Stored data entries
######

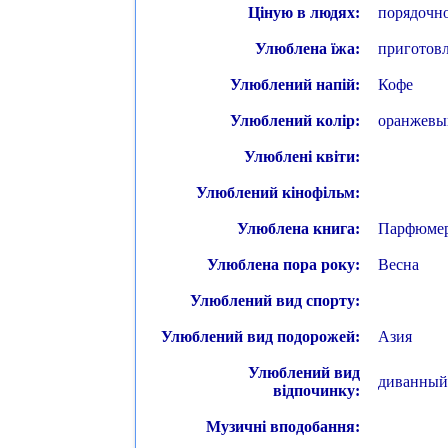
Ціную в людях:
порядочно
Улюблена їжа:
приготов
Улюблений напій:
Кофе
Улюблений колір:
оранжевы
Улюблені квіти:
Улюблений кінофільм:
Улюблена книга:
Парфюме
Улюблена пора року:
Весна
Улюблений вид спорту:
Улюблений вид подорожей:
Азия
Улюблений вид
диванный
відпочинку:
Музичні вподобання:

######

- Exercise -
Only the pictures are to be excluded; all other parts of the records above are to be given exactly.

- Response to the task -
Ціную в людях:
порядочно
Улюблена їжа:
приготов
Улюблений напій:
Кофе
Улюблений колір:
оранжевы
Улюблені квіти:
Улюблений кінофільм:
Улюблена книга:
Парфюме
Улюблена пора року:
Весна
Улюблений вид спорту:
Улюблений вид подорожей:
Азия
Улюблений вид
диванный
відпочинку:
Музичні вподобання:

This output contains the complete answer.